Os meus sinceros parabéns e com respeito o meu maior xicoração!
Agora...o que n troco por este mundo, o meu sono...vou dormir!
Boa noite e sejam felizes!

mfc said...

Pois... cada um na sua casinha e... apareceram Todos!
As marcas?! Todos as temos e vivamos com elas!

Luna said...

Tira um para mim....um Whishque!

antónio paiva said...

.....mas que comemoração, obrigado pela partilha, vivendo e aprendendo.....
Beijinho

SoNosCredita said...

"Porém, sorria ao lembrar os amigos que estavam para chegar. Esses eram feitos de outro barro; estes sim, valiam a pena."

por isso são amigos!
:)


em relação ao comentário d fatyly:

"recentemente visito blogs, mas tudo apenas numa base: ler e partilhar pela escrita."

é também com esse objectivo que escrevo e visito outros, que escrevem!

"Depois a falta de respeito para quem escreve, porque podemos discordar mas jamais numa baixaria!"

um dos meus últimos posts foi estranhamente comentado!

aproveito, junto-me a mfc:

são também ( muito) as marcas que nos distinguem!

Anonymous said...

BOM DIA!!!
...em que nos transformamos!... em pequenas claridades, fogos fatuos da imaginacao... a partilha é o mais importante!
Gostei muito do conto. Muito intenso, a ver por dentro ansiedades e esperancas...
Abracicos!

Anonymous said...

sonoscredita...li o teu comentário ao meu comentário. Como é óbvio fui ao teu blog e deparei-me com a tal situação que acho de uma cobardia incrível - o anonimato.
Parabéns pela tua resposta e nada como pôr tudo em pratos limpos.
Aqui a valentia é tremenda, mas se fossem confrontados olhos-nos-olhos outro galo cantaria!
Beijos

SoNosCredita said...

Pois, tou a ver que sim! ;)

(em relação ao "anónimo de estimação")

Anonymous said...

sonoscredita, lendo de seguida o teu comentário ao meu, realçando duas frases minhas, com respostas tuas e a "marcas" de mfc...esta

"pois, tou a ver que sim...
espaço...
em relação ao anónimo de estimação" (n sei se terá feito mais comentários porque foi a 1ª. vez que fui ao teu blog e li o post)
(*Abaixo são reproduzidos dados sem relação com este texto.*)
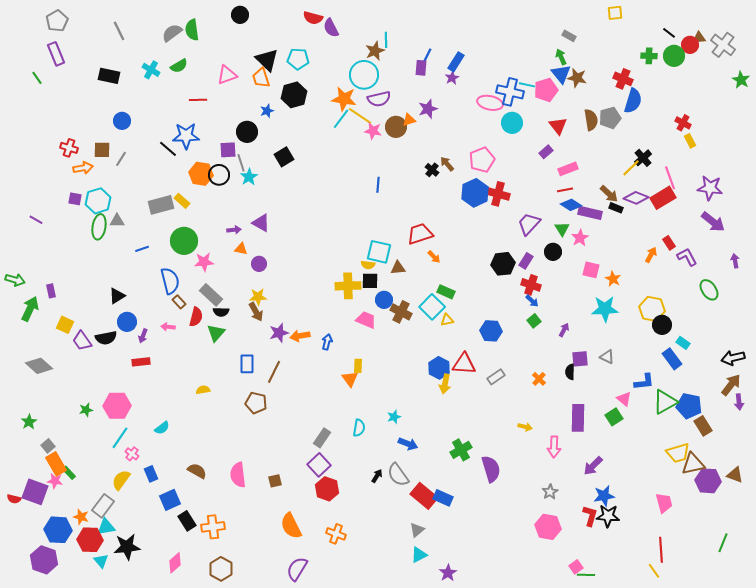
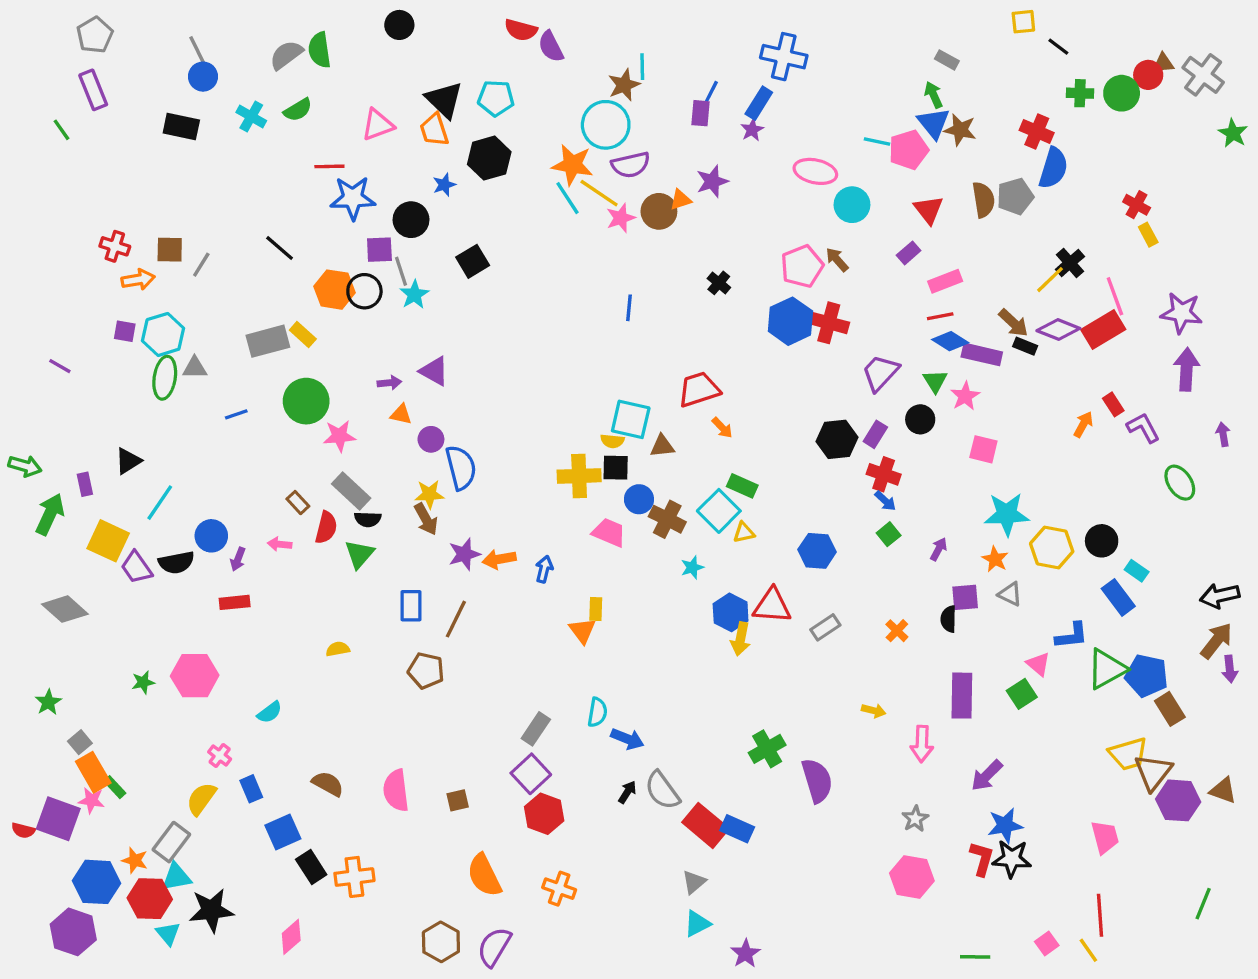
black line: (669, 33) -> (1058, 47), moved
blue cross: (510, 92) -> (784, 57), moved
cyan line: (341, 119) -> (567, 198), turned -70
blue circle: (122, 121) -> (203, 77), moved
pink star: (373, 131) -> (621, 218), turned -30
blue star: (186, 136) -> (353, 198), moved
brown arrow: (447, 164) -> (837, 260), moved
purple arrow: (713, 222) -> (1186, 369), turned -125
orange star: (613, 279) -> (995, 559), moved
blue semicircle: (170, 281) -> (461, 468), moved
black triangle: (117, 296) -> (128, 461), moved
yellow hexagon: (652, 309) -> (1052, 547), moved
yellow square: (65, 325) -> (108, 541), size x1.4
cyan star: (394, 417) -> (692, 567), moved
cyan line: (120, 438) -> (160, 503), moved
blue arrow: (408, 444) -> (627, 739), moved
brown triangle: (693, 464) -> (1153, 772), turned -40
pink square: (576, 567) -> (1047, 944), moved
brown hexagon: (221, 569) -> (441, 942), moved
ou é impressão minha ou pensas que o mesmo é da minha autoria?
mas não foi, não é e nunca será "anónima" mas sim...fatyly ou Fatyly

Desculpa se estou enganada, mas há aqui algo nas entrelinhas que não bate certo!Por vezes há frases que tiradas dum contexto dão outra interpretação.

Peço desculpas a Palavras em Linha por ter colocado a minha dúvida!

Carlos Estroia said...

Prazeirosa leitura, estava à espera do final par comentar:
Os amigos virtuais, por vezes não tem marcas que custem a apagar, a esperança está sempre presente, tal como as rotinas e as psicoses, a fuga do real com base na imaginação.

Abraços

Mónica said...

confundi tudo, bom tu trazes para aqui muitos dados... acho que vou imprimir as 3 partes e ler tudo seguido...
gostei da revelação dos sinais
a psicose é igual à do howard hughs(é assim q se escreve??)!!
conheci uma mulher assim com essa mania, tinha a pele das mãos transparente, uma fina pelicula e sempre geladas!
:-))

Maria do Rosário Sousa Fardilha said...

estaremos todos na antecamara da psicose? ;)
não, mas este animar, este dar-vida-a figuras virtuais, a fidelização a projecções, faz-nos mergulhar no domínio do pensamento mágico.

e substituimos santinhos por avatares, oh yes! :))

Elipse said...

boa leitura a que fizeste, diva.
estava a ver que tinha sido excessivamente hermética!